As already mentioned the yacht club was awesome and we could get showers and cheap beer from their bar – the only tricky part was laundry. We had to catch an uber to town to do it, which went fine, but then getting one back seemed almost impossible. Finally after 90 mins one came to pick us up, saw Geoff, Hollies and my bags of laundry and did a drive by without stopping while yelling out the window that ‘we had too much stuff’. Hollies laugh of disbelief was then immediately mocked by some teenagers driving to add to the general mood. We had to get the bus back so the entire trip back took almost 3 hours. I’d hoped to be back earlier so I could be there when Phil and Ally on Sliver (Phil being the guy who got me into sailing in the first place) turned up. They had left several weeks later than I did but moved a lot faster so I was stoked to see them!

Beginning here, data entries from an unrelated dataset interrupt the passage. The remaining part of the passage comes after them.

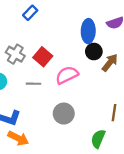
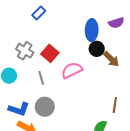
brown arrow: (110, 63) -> (111, 59), turned 96
gray line: (33, 84) -> (41, 78), turned 72
gray circle: (64, 114) -> (45, 107), moved

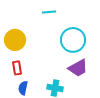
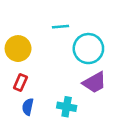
cyan line: (49, 12) -> (60, 27), moved
red rectangle: (17, 68) -> (20, 83), turned 32

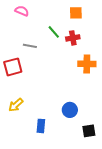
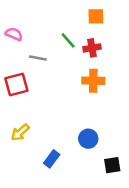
pink semicircle: (22, 11) -> (14, 34), moved
orange cross: (87, 64) -> (93, 81), moved
blue rectangle: (41, 126) -> (52, 159), turned 32

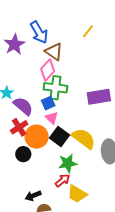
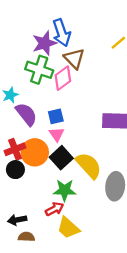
purple star: (14, 44) -> (44, 43), moved
green cross: (55, 88) -> (39, 70), moved
red cross: (19, 127) -> (15, 149), moved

They were already in the bay when we got back and I rowed over to catch up before letting them get an early night. The next few days were a fun mix of hiking, going to a show and just generally carousing with buds. However, eventually it was time to go and we all left for Morro Bay, 160 miles away.
I was a bit nervous, this was my first solo overnight on Sooner and my first one for five years (the last time had been on Gudge!). As it went, it was, well, fine. Solo overnights kinda suck still, but nothing major happened and it went by fairly fast. The worst part was it was foggy that night and so wet and cold. Here is a nice 3am shot reflecting my mood
It took most of two days and the night, and I managed to slip into Morro Bay just before dark. Motoring in, I was greeted by Allie and Phil mooning me from the entrance sand bar, and they took a couple nice pics of me coming in.
Then it was just a matter of anchoring in a strong current and time for some sleep!